_Data shown:_
▼

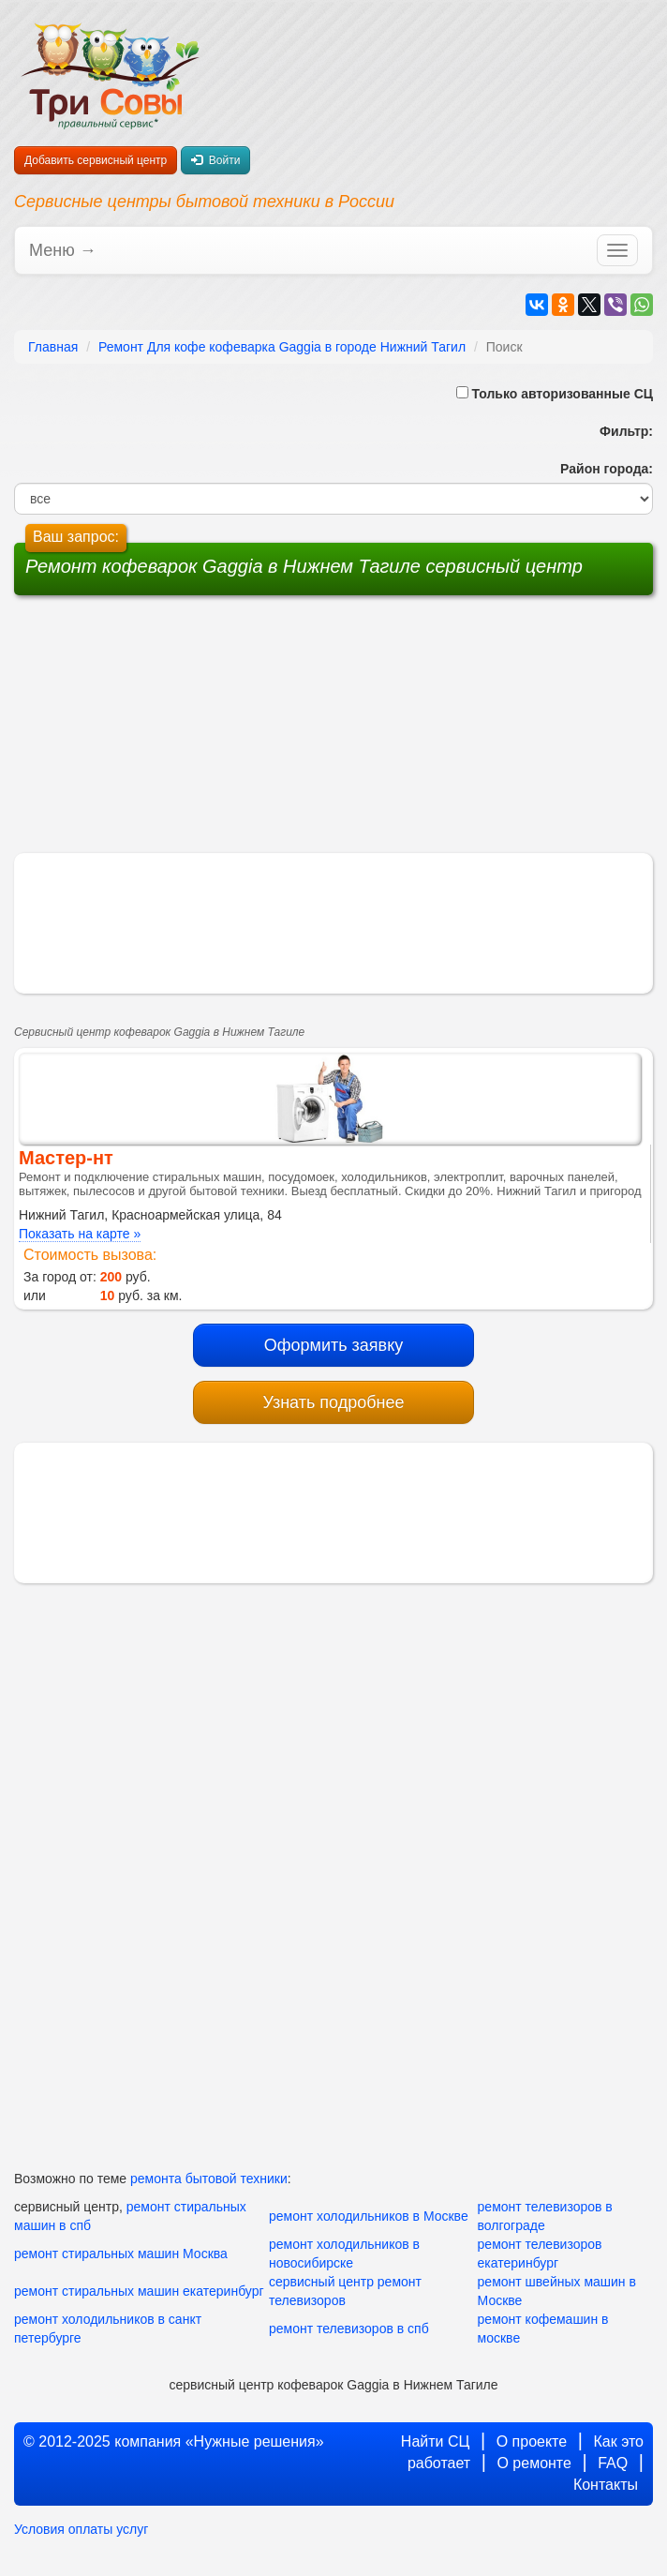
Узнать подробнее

▲
▼

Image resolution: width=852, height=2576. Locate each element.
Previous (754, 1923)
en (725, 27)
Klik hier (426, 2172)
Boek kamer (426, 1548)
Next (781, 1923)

▲

_The problem:_
Each line in the listing above from the one containing "Image resolution: width=852, height=2576." through the one containing "Next (781, 1923)" should be repeated exactly, and no other line.

_Exercise solution:_
Image resolution: width=852, height=2576. Locate each element.
Previous (754, 1923)
en (725, 27)
Klik hier (426, 2172)
Boek kamer (426, 1548)
Next (781, 1923)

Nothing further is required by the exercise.